On Fri, Jun 17, 2011 at 12:52 AM, Steve Harris <steve.harris@garlik.com>wrote:

> I'm sure that some of these points were relevant at some level, but I
> suspect that's not the key reason.
>
> At some point, the team working on the internal project would have to go to
> the divisional CTO and/or CIO in charge of operations and ask permission to
> deploy the code on the production systems. They don't give a damn how
> interesting the technology is, just want to know how much it's going to cost
> in bps of bandwidth, bytes of storage, and microseconds of CPU per page. The
> answer for RDFa is probably an order of magnitude higher than the
> schema.org format, and could equate to tens of millions of dollars per
> year of extra cost, and will show little to no extra revenue (schema.orgv's RDFa), even in the medium term. No chance.
>
> - Steve
>
> On 2011-06-17, at 01:02, Mischa Tuffield wrote:
>
> Hello,
>
> *excuse a little top-posting before comments coming inline ...
>
> Great email Harry, I agree with your sentiment that schema.org shouldn't
> be perceived as a massive thread to the SW community. If anything I find and
> welcome the move, surely it will widen the audience of web-developers
> interested in creating and authoring structure data to the web? A lot of
> people write code, and work for companies who are heavily reliant on
> pleasing Search Engines - SEO is big business. Let users get on with
> building stuff with microdata/schema.org, and who knows they might even
> come round to using the various W3C SW specs when they find their needs
> change, when they find they want to interoperate with data whose primary
> focus isn't for human consumption or SEO.
>
> RDF satisfies more than one use-case, it is more than a SEO tool.
> Personally, I make daily use of RDF, http, SPARQL (to name a few) within the
> software platform we have built at Garlik (note that I have been too lazy to
> use other email address) and it makes sense to us as a business, as we make
> good use of developing software without being constrained by a database
> schema in a relational database and we can pull in data arbitrarily. In
> summary, RDF via  GoodRelations in RDFa has shown that the work has made an
> impact in the world of Search Engines, RDF/SPARQL is being used to power
> applications in a number of companies big and small, RDF is being outputted
> by major commercial sales houses, non-computer scientists are using it to
> represent their scientific data, governments are using in the shape of
> linked data/SPARQL, this is all good stuff ... more than one use-case -
> fundamentally engrained with the notion of interoperability and the
> standardised representation of data (awesome stuff!).
>
> I am not trying to have a dig here about microdata or schema.org, or the
> technology stack which builds on the aforementioned, I simply don't know
> enough about it to comment. I do know that the SW technology stack is
> growing strong though, and it is an open technology stack - being an
> optimist I feel that open stuff will prevail.
>
> <snip itemtype="http://example.com/Annotation"/>
> <!-- hehe -->
> *
> *
> On 16 Jun 2011, at 22:09, Harry Halpin wrote:
>
> I've been watching the community response to schema.org for the last
> bit of time. Overall, I think we should clarify why people are upset.

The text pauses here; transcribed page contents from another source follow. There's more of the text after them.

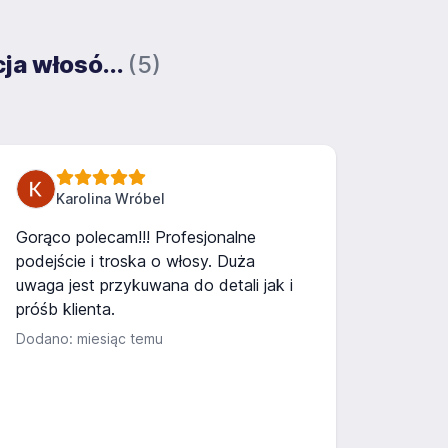
a włosó...
(5)
Karolina Wróbel
Gorąco polecam!!! Profesjonalne
podejście i troska o włosy. Duża
uwaga jest przykuwana do detali jak i
próśb klienta.
Dodano: miesiąc temu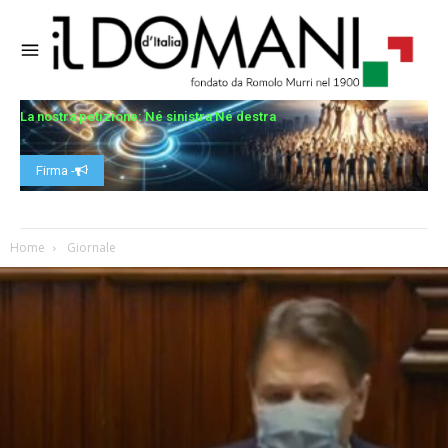
La nostra petizione: Né sinistra Né destra
Firma -
Home
Giornale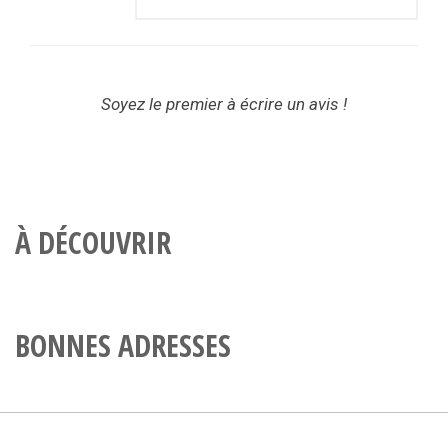
Soyez le premier à écrire un avis !
À DÉCOUVRIR
BONNES ADRESSES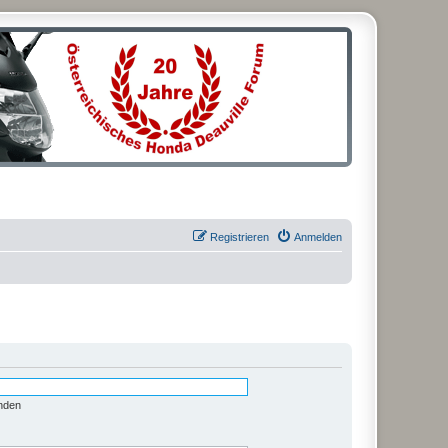
Registrieren
Anmelden
nden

> First, there should be no reason to be upset that the major search
> engines went off and created their own vocabularies. According to the
> argument of decentralized extensibility, schema.org *exactly* what
> Google/Yahoo!/Microsoft are supposed to be doing. It's a
> straightfoward site that clearly for how the average Web developer can
> use structured data in markup to solve real-world use-cases and
> provides examples.  That's the entire vision of the Semantic Web, let
> a thousand ontologies bloom with no central control.
>
>
> Indeed, I do feel that schema.org has been very explicit about how people
> with the given use-case can use their work to solve a real-world problem.

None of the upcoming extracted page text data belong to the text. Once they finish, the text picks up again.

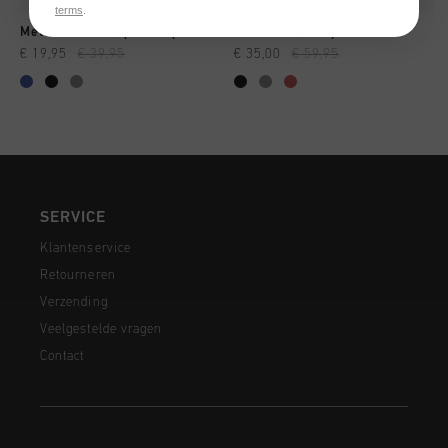
terms
.
Metabolic 1/4 Zip LS Top
Mellite Tracktop
€ 19,95
€ 39,95
€ 35,00
€ 59,95
SERVICE
Klantenservice
Retourneren
Verzending
Veelgestelde vragen
Contact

> Many people make work out of getting their employer some awesome search
> engine love. I went to a news related metadata talk (an rNews one -
> fantastic work by the way), and chatting to people from their industry I
> noticed how important it was to them. The use-case seemed to boil down to a
> standard way to annotate new stories/documents to please search engines to
> push eyeballs their way... this is great but I am convinced it is not the
> only contribution the SW tech stack has to give to the world. I recall
> someone had stats re: numbers of webpages vs numbers of rows in databases in
> the world...
>
>
> The reason people are upset are that they didn't use RDFa, but instead
> used microdata. One *cannot* argue that Google is ignoring open
> standards. RDFa and microdata are *both* Last Call W3C Working Drafts
> now. RDFa 1.0 is a spec but only for XHTML 1.0, which is not what most
> of the Web uses. Microdata does have RDF parsing bugs, but again, most
> developers outside the Semantic Web probably don't care - they want
> JSON anyways.
>
> Form what I understand from tevents  where Rich Snippets team has
> presented is that RDFa is simply too complicated for ordinary web
> developers to use. Google has been deploying Rich Snippets for two
> years, claim to have user-studies  and have experience with a large
> user-base. This user-driven feedback should be taken on board by both
> relevant WGs obviously, HTML and RDFa. Designing technology without
> user-feedback leads to odd results (for proof, see many of the fun and
> exiciting "httpRange-14" discussions). Which is also why many
> practical developers do not use the technology.
>
> But realistically, it's not the RDFa WG's job to do user-studies and
> build compelling user-experiences in products. They are only a few
> people. Why has the *hundreds* of people in the Semantic Web community
> not done such work?
>
>
> I think it is probably due to the fact that no one in the Semantic Web
> community runs a search engine!
>
>
> The fact of the matter is that the Semantic Web academic community has
> had their priorities skewed to the wrong direction. Had folks been
> spending time doing usability testing and focussing on user-feedback
> on common problems (such as the rather obvious "vocabulary hosting"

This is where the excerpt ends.